Dateline: New Orleans, Louisiana
It is late December and New Orleans has been hovering in the low 80s, dropping to the mid 70s at night, weather more appropriate to June than to nearly January. It has done what I had hoped regarding Covid precautions, more and more activity, dining, drinking, and all the other things one does in the Big Easy has been moved out of doors. Between that and the city mandate for masking indoors and the checking of vaccination status at the door of establishments, I figure it’s about as safe as anywhere as the tidal wave of the omicron variant washes over the US. David Pohler was supposed to be my roommate on the aborted London trip, so, as we both had the time off and we hadn’t seen each other for a while, I arranged for him to come down south for a few days from New York so we could have at least some semblance of a getaway. Despite having grown up on the Panhandle of Florida and years in Alabama, he had never been to NOLA and it’s been fun rediscovering the city through fresh eyes.

I picked him up at the airport yesterday and then we had the obligatory walk through the Vieux Carre with lunch at The Gumbo Shop on St Peter (one of my favorites). After some more exploring, we signed up for Brian Webber‘s Haunted AF French Quarter tour. David had never met Brian (although he does know his daughter Rosie Webber having served as her dresser on one of the stops of the tour of The Gentleman’s Guide to Love and Murder she was on). Brian and I go way back… He was my antagonist in one of the early versions of Politically Incorrect Cabaret playing Judge Roy Moore. I still have the prop version of The Ten Commandments Monument we had built for that show. Brian is a showman and gives a great ghost tour through the French Quarter at night. Highly recommended. After the tour, we sat around chatting with Brian and other tour guides until the wee hours of the morning and imbibed perhaps more wine than we should have. We did make it back to the hotel.

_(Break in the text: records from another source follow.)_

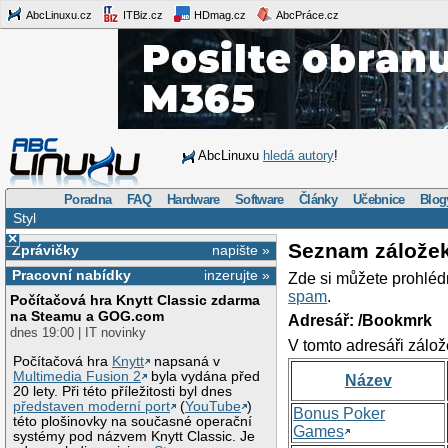
AbcLinuxu.cz
ITBiz.cz
HDmag.cz
AbcPráce.cz
AbcLinuxu
hledá autory
!
Poradna
FAQ
Hardware
Software
Články
Učebnice
Blog
Styl
×
Seznam zálože
Zprávičky
napište »
Pracovní nabídky
inzerujte »
Zde si můžete prohléd
spam
.
Počítačová hra Knytt Classic zdarma
na Steamu a GOG.com
Adresář: /Bookmrk
dnes 19:00 | IT novinky
V tomto adresáři zálož
Počítačová hra
Knytt
napsaná v
Multimedia Fusion 2
byla vydána před
Název
20 lety. Při této příležitosti byl dnes
představen moderní port
(
YouTube
)
Bonus Poker
této plošinovky na současné operační
Games
systémy pod názvem Knytt Classic. Je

Today, we slept in, had a nice greasy breakfast at Mother’s restaurant, stopped by Harrah’s casino and promptly lost $20 to a one armed bandit. Then we boarded a bus and headed out into bayou country for a swamp tour and some alligator sightings. Plenty of gators, egrets, a cuddly raccoon, an osprey, and other assorted flora and fauna. My parents spent a year in the bayou back before I was born in a little place at the end of the road in St. Bernard Parish called Hopedale, Louisiana. It’s where my father conducted his PhD research on estuaries. I don’t think it’s changed much in sixty some years given their stories of their time there. On return, dinner at Cafe Malpaso and then some bar hopping. I, being old, retired early leaving David to continue bar hopping until the wee hours should he so choose. He’s young. He can still do that sort of thing.

I must confess, being in vacation mode, that I have not been paying full attention to what’s going on with Covid over the last few days. The raw numbers are astronomical with raw counts of nearly 400,000 cases daily being reported nationwide. This is much higher than at the peak of the wave last winter when the pandemic was at its worst and hospitals were jammed and vaccine roll out was painfully slow. In Alabama, the number of cases has increased by 500% in the last two weeks, but the total number is still below where we were as prevalence was very low locally prior to the omicron onslaught. While the number of cases are proliferating to an extreme extent, the hospitalization rate has not gone up substantially, only by about 15% nationally. There are, of course, huge variations from place to place with some health systems buckling, and others well below the numbers they were battling during the peak of the delta wave. The death rate has remained relatively flat at about 1200 per day nationally.
What’s going on. We know that the hospitalization and death rates are lagging indicators – have they just not caught up yet with the number of diagnoses? Is the omicron variant, as prevalent as its becoming, less virulent? Is the improvement in vaccination rates nationally having a mitigating effect? It’s really too soon to know. It could be any of these or some combination of all of the above. The worst case scenario is we will see rapid escalation of hospitalizations starting in about two weeks and deaths about two weeks after that. If that doesn’t happen, then perhaps a combination of behavior change, vaccination, and viral evolution is happening making the disease less virulent. If so, I think we need to change our thinking about it away from number of cases and diagnoses to worrying about serious cases requiring hospitalization and what can be done to prevent this. All of the data, no matter how you look at it, does suggest one thing. Vaccination works and we all need to be vaxxed and boosted, not just for ourselves, but for our society and each other. As someone much smarter than I once said, we must all hang together or we shall hang separately.